'All it takes is a fake ID to access the nukes': Trident whistleblower William McNeilly
Royal Navy submarine engineer turned Trident whistle-blower and Northern Ireland man William McNeilly has broken his silence over the security measures at the Trident Nuclear base at the Faslane Naval base, Scotland.
McNeilly explains, for the first time since he narrowly escaped jail for speaking out, his eye witness account of security around the nuclear weapons systems in Scotland on Russia Today UK.
The Co Antrim man says he's "no Edward Snowden" in relation to the American whistleblower who revealed details of information the American government collects.
"I was concerned for our security not our privacy," he told RT and explained how hundreds of IDs go missing each year and that it only takes one to access top secret locations.
“You don’t even need your Dolphins, you don’t even need to be part of the Navy, any logical thinking person, anyone with half a functioning brain cell can understand the risks," he said.
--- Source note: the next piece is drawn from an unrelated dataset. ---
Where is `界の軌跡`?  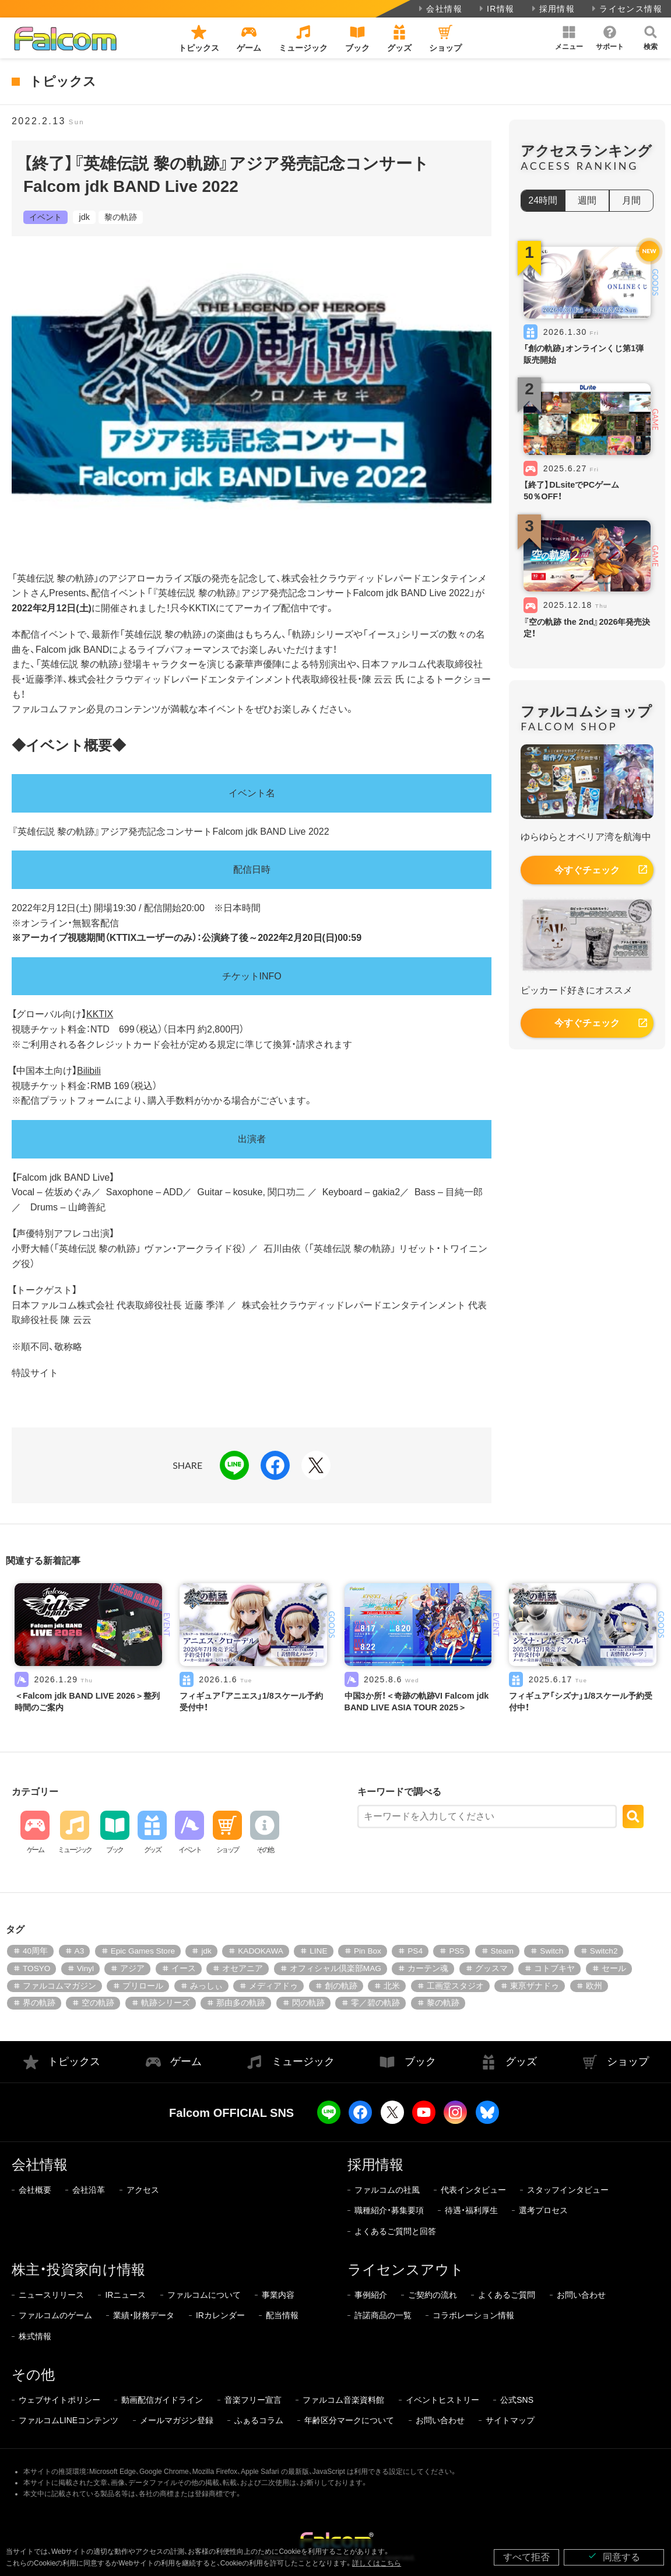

McNeilly explains why he came forward, and reasserts his patriotism, and belief that the Royal Navy is still the “worlds’ greatest,” but believes the people and the land do not come first.
Able Seaman William McNeilly went absent without leave in May 2015 after producing an 18-page report containing a series of allegations about the Trident submarines based at Faslane on the Clyde.
He was stopped at Edinburgh Airport and held by Royal Navy Police at a military establishment in Scotland.
The Newtownabbey man's report alleged 30 safety and security flaws on the submarines, describing them as a '"disaster waiting to happen''.
In his report, which was published online and also sent to newspapers and journalists, Mr McNeilly says he is an engineering technician submariner who has been on patrol with the Trident submarine HMS Victorious.
He claimed there were fire risks and leaks on board and security checks were rarely carried out when they were docked at the Faslane base.
He also alleged that alarms were muted because they went off so often, missile safety procedures were ignored and top-secret information was left unguarded.
Mr McNeilly said he raised concerns with senior officers but decided to publish his claims because they were ignored.
An MoD spokesman, at the time, said: "The Royal Navy disagrees with McNeilly's subjective and unsubstantiated personal views but we take the operation of our submarines and the safety of our personnel extremely seriously and so continue to fully investigate the circumstances of this issue."
McNeilly said he was later given a "dishonourable discharge" and that he refused to sign a document discrediting his allegations which would have led to an earlier release from the service.